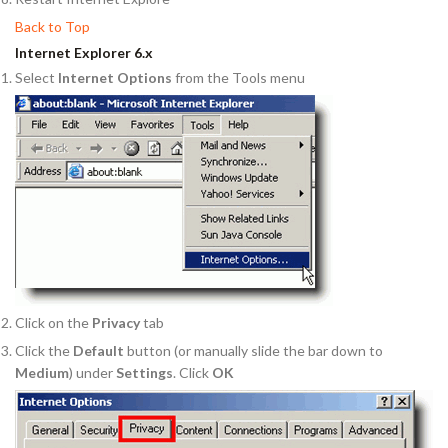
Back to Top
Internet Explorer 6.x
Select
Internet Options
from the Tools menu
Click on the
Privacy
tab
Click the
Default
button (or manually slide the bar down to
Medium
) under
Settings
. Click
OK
──────────
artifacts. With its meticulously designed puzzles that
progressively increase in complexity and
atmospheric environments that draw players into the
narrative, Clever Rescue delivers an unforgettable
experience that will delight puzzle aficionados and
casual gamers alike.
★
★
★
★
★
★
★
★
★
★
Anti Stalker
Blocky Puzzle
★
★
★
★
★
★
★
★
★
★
──────────
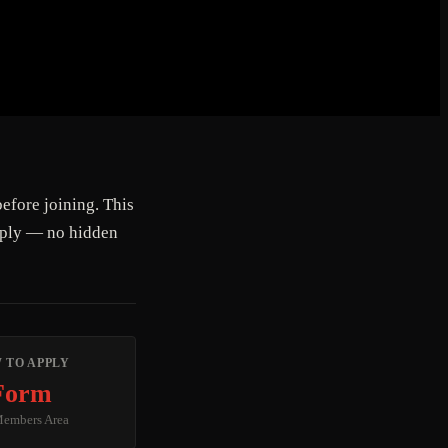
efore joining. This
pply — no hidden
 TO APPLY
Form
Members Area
──────────
■ Exercise instructions ■
Your answer should be one number: how many lines in the material above contain the string "Internet".

■ Answer to this task ■
2